As any god forsaken Monday goes, the girls of Konoha Academy go all rabies- infested- like. Some blame it on the cafeteria ladies suffering Monday morning blues, thus resulting in partially poisoned cafeteria food, while the other's prefer to think it as caffeine withdrawal. But all these are the opinions of the academy's boys of course.

The main reason why the girls are behaving such are….

"_Good morning everybody," in walks four heaven sent specimen. _

…and here comes the deafening shrill….

"_KYAAAAAAAAAAAAAAAA!!!!!!!!!!!!"_

"_OMGGGGGGGGGGGGGGGGGG!!!!!!!!!!!!!!!! THEY'RE HERE!!!!!!!"_

…Heh, told you, it was deafening. Anyway, this is what's causing the girls to act like a pack of banshees….

"_We'll be conducting a disciplinary check, today." _

That is the voice of the one and only Student Council President and Head of the Disciplinary Council, son to the mighty conglomerate Uchiha Fugaku and beautiful actress, Uchiha Mikoto. He is no other than Uchiha Sasuke, Konoha Academy's resident heartthrob, ranking no. 1 in _Tokyo Boys_ magazine's _Hot Stuff 2008_. Sasuke san is well known among the girls, often resulting in a trail of passed out girls the moment he walks past. With eyes as deep and dark as the thick midnight, Sasuke is by no means the most unwelcoming person. Often preferring to ignore the attention he gets, Sasuke san prefers to remain silent and maintain as little contact with other people as possible. This demaeanour of his had earned him the name, the Dark Prince.

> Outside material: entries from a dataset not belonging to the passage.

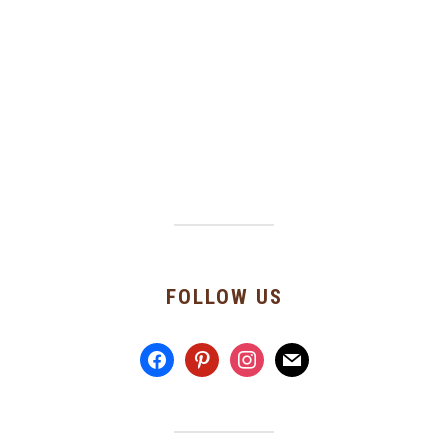
FOLLOW US
facebook
pinterest
instagram
mail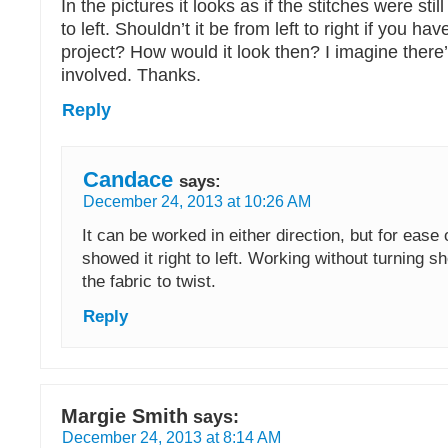
In the pictures it looks as if the stitches were sti
to left. Shouldn’t it be from left to right if you ha
project? How would it look then? I imagine there’s
involved. Thanks.
Reply
Candace
says:
December 24, 2013 at 10:26 AM
It can be worked in either direction, but for ease 
showed it right to left. Working without turning s
the fabric to twist.
Reply
Margie Smith
says:
December 24, 2013 at 8:14 AM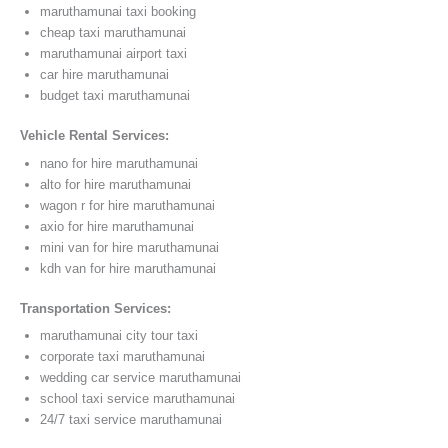
maruthamunai taxi booking
cheap taxi maruthamunai
maruthamunai airport taxi
car hire maruthamunai
budget taxi maruthamunai
Vehicle Rental Services:
nano for hire maruthamunai
alto for hire maruthamunai
wagon r for hire maruthamunai
axio for hire maruthamunai
mini van for hire maruthamunai
kdh van for hire maruthamunai
Transportation Services:
maruthamunai city tour taxi
corporate taxi maruthamunai
wedding car service maruthamunai
school taxi service maruthamunai
24/7 taxi service maruthamunai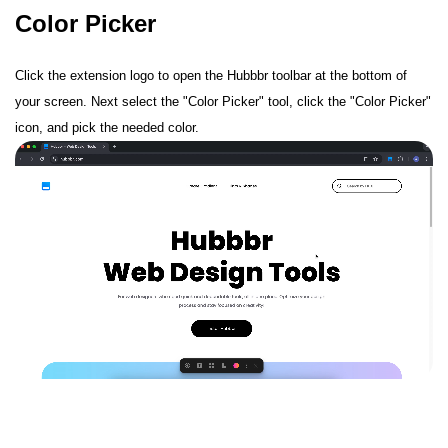
Color Picker
Click the extension logo to open the Hubbbr toolbar at the bottom of
your screen. Next select the "Color Picker" tool, click the "Color Picker"
icon, and pick the needed color.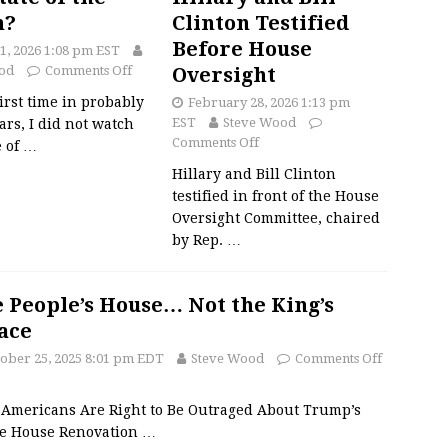
n?
Clinton Testified
Before House
1, 2026 1:08 pm EST
od
Comments Off
Oversight
first time in probably
February 28, 2026 1:13 pm
EST
Steve Wood
ars, I did not watch
Comments Off
e of
…
Hillary and Bill Clinton
testified in front of the House
Oversight Committee, chaired
by Rep.
…
 People’s House… Not the King’s
ace
ober 25, 2025 8:01 pm EDT
Steve Wood
Comments Off
Americans Are Right to Be Outraged About Trump’s
e House Renovation
…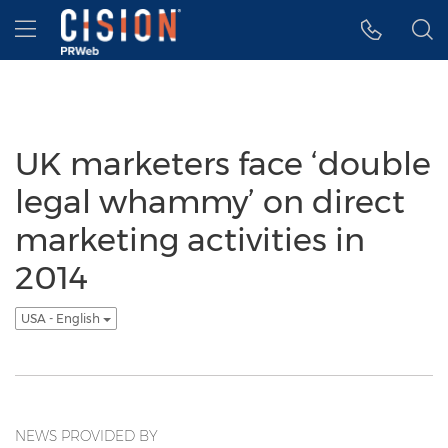
Accessibility Statement
Skip Navigation
Hamburger menu
UK marketers face ‘double
legal whammy’ on direct
marketing activities in
2014
USA - English
NEWS PROVIDED BY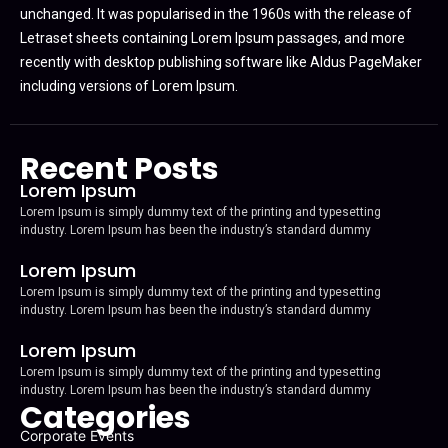
unchanged. It was popularised in the 1960s with the release of
Letraset sheets containing Lorem Ipsum passages, and more
recently with desktop publishing software like Aldus PageMaker
including versions of Lorem Ipsum.
Recent Posts
Lorem Ipsum
Lorem Ipsum is simply dummy text of the printing and typesetting
industry. Lorem Ipsum has been the industry’s standard dummy
Lorem Ipsum
Lorem Ipsum is simply dummy text of the printing and typesetting
industry. Lorem Ipsum has been the industry’s standard dummy
Lorem Ipsum
Lorem Ipsum is simply dummy text of the printing and typesetting
industry. Lorem Ipsum has been the industry’s standard dummy
Categories
Corporate Events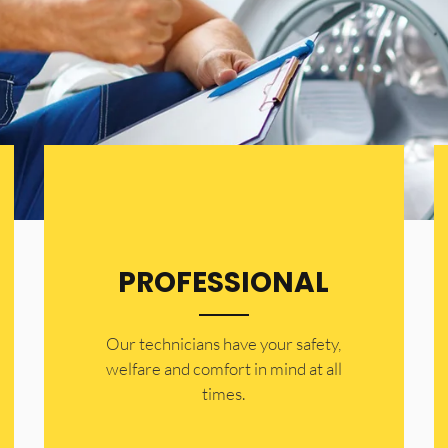
PROFESSIONAL
Our technicians have your safety,
welfare and comfort ​in mind at all
times.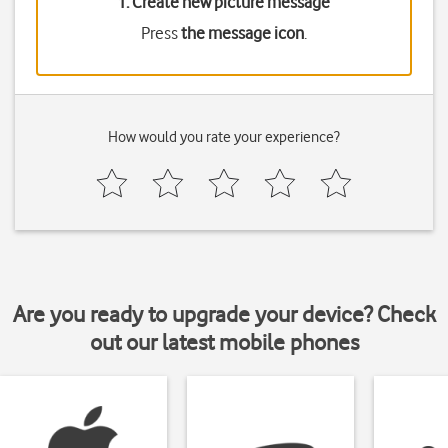
1. Create new picture message
Press
the message icon
.
How would you rate your experience?
Are you ready to upgrade your device? Check
out our latest mobile phones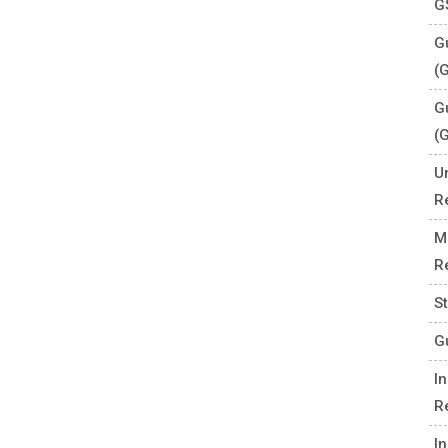
G
Gu
(
G
(
U
R
M
R
S
G
I
R
I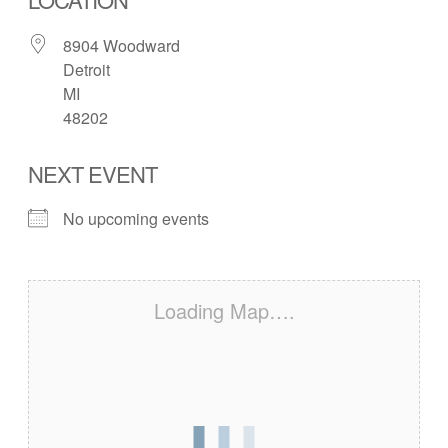
8904 Woodward
Detroit
MI
48202
NEXT EVENT
No upcoming events
Loading Map….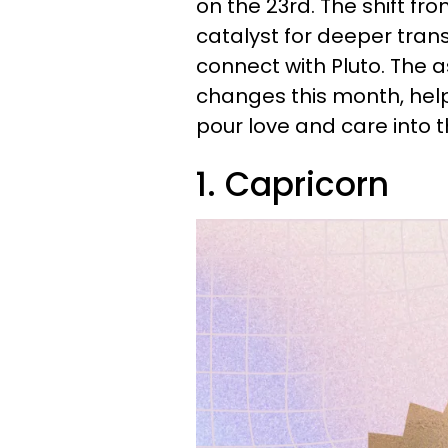
on the 23rd. The shift fr
catalyst for deeper tran
connect with Pluto. The 
changes this month, he
pour love and care into 
1. Capricorn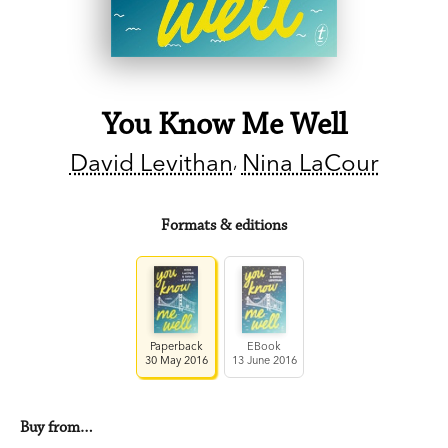
You Know Me Well
David Levithan
Nina LaCour
Formats & editions
Paperback
EBook
30 May 2016
13 June 2016
Buy from…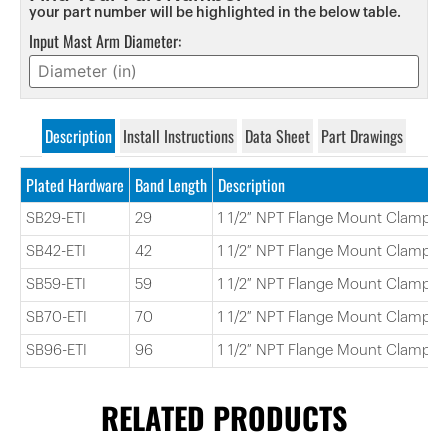
your part number will be highlighted in the below table.
Input Mast Arm Diameter:
Description
Install Instructions
Data Sheet
Part Drawings
Plated Hardware
Band Length
Description
SB29-ETI
29
1 1/2″ NPT Flange Mount Clamp 2
SB42-ETI
42
1 1/2″ NPT Flange Mount Clamp 4
SB59-ETI
59
1 1/2″ NPT Flange Mount Clamp 5
SB70-ETI
70
1 1/2″ NPT Flange Mount Clamp 7
SB96-ETI
96
1 1/2″ NPT Flange Mount Clamp 9
RELATED PRODUCTS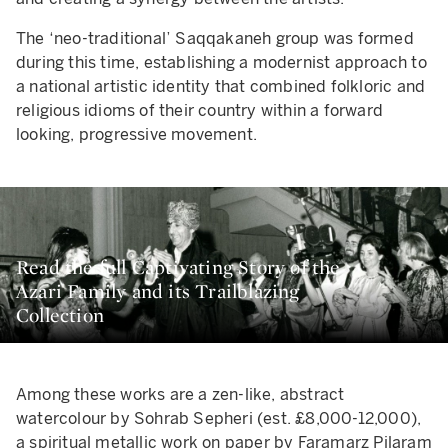
The ‘neo-traditional’ Saqqakaneh group was formed
during this time, establishing a modernist approach to
a national artistic identity that combined folkloric and
religious idioms of their country within a forward
looking, progressive movement.
Read the full Captivating Story of the
Azari Family and its Trailblazing
Collection
Among these works are a zen-like, abstract
watercolour by Sohrab Sepheri (est. £8,000-12,000),
a spiritual metallic work on paper by Faramarz Pilaram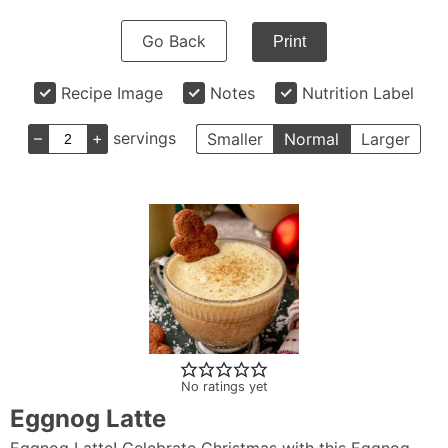
Go Back
Print
Recipe Image
Notes
Nutrition Label
–
+
servings
Smaller
Normal
Larger
No ratings yet
Eggnog Latte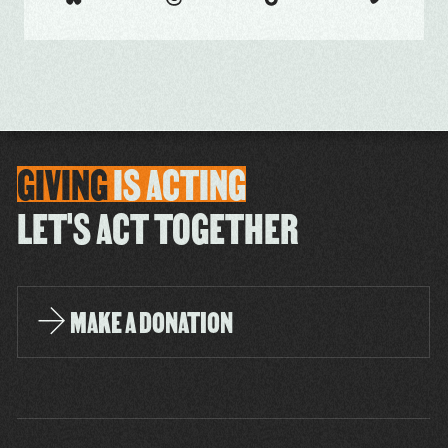
GIVING
IS
ACTING
LET'S ACT TOGETHER
MAKE A DONATION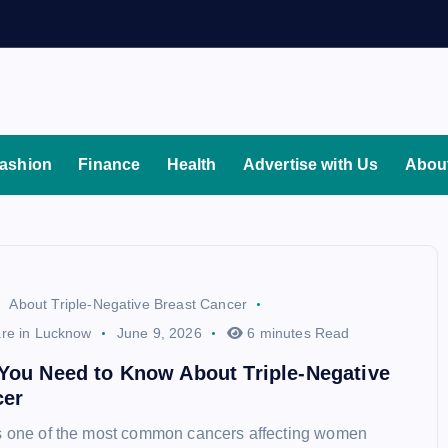
ashion
Finance
Health
Advertise with Us
Abou
About Triple-Negative Breast Cancer
re in Lucknow
June 9, 2026
6 minutes Read
You Need to Know About Triple-Negative
cer
is one of the most common cancers affecting women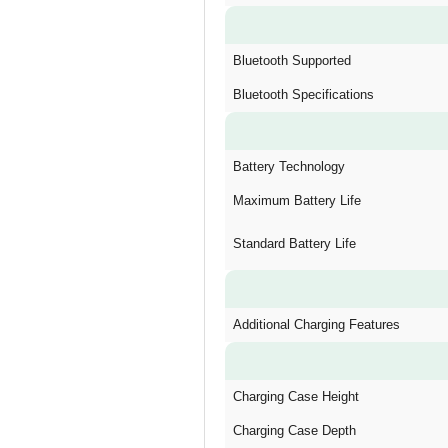
Bluetooth Supported
Bluetooth Specifications
Battery Technology
Maximum Battery Life
Standard Battery Life
Additional Charging Features
Charging Case Height
Charging Case Depth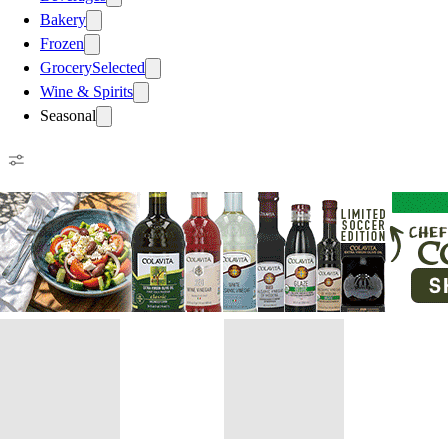
Bakery
Frozen
Grocery
Selected
Wine & Spirits
Seasonal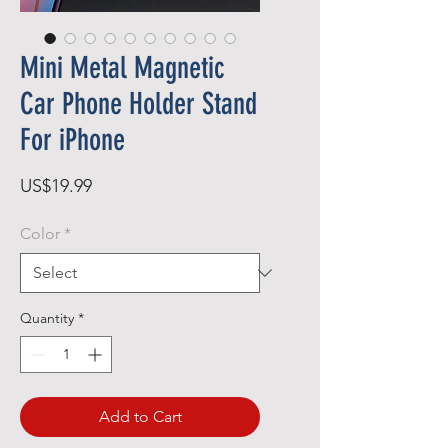
Mini Metal Magnetic
Car Phone Holder Stand
For iPhone
Price
US$19.99
Color
*
Quantity
*
Add to Cart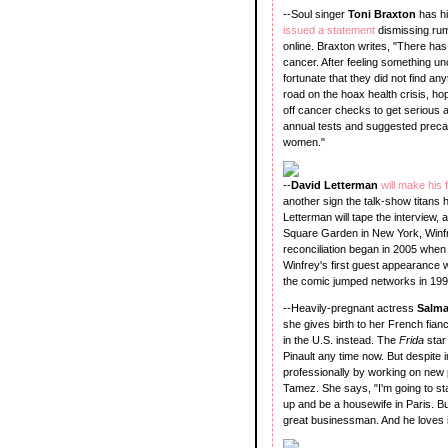
--Soul singer
Toni Braxton
has hi
issued a statement
dismissing rum
online. Braxton writes, "There has
cancer. After feeling something unc
fortunate that they did not find an
road on the hoax health crisis, h
off cancer checks to get serious 
annual tests and suggested precau
women."
--
David Letterman
will make his
another sign the talk-show titans h
Letterman will tape the interview
Square Garden in New York, Win
reconciliation began in 2005 whe
Winfrey's first guest appearance
the comic jumped networks in 199
--Heavily-pregnant actress
Salm
she gives birth to her French fian
in the U.S. instead. The
Frida
star
Pinault any time now. But despite
professionally by working on new
Tamez. She says, "I'm going to stay 
up and be a housewife in Paris. Bu
great businessman. And he loves it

"_Yeah, believe it! So, ya gals better stay put at your places as we go around."_

This loud blonde on the other hand is a best friend of Uchiha Sasuke, or so the blonde claims to be. Son to Konoha's current mayor, Namikaze Minato and Uzumaki Kushina, Uzumaki Naruto is a sunny person who does not know of the word 'bedroom- voice'. His volume is mainly high, higher and highest. Usually, known to be slightly out of it when it comes to academic matters, Uzumaki Naruto does have his moments of enlightenment where he comes up with surprisingly bright exclamations. Fondly dubbed as 'dobe' by Uchiha san. Sasuke that is, not the father.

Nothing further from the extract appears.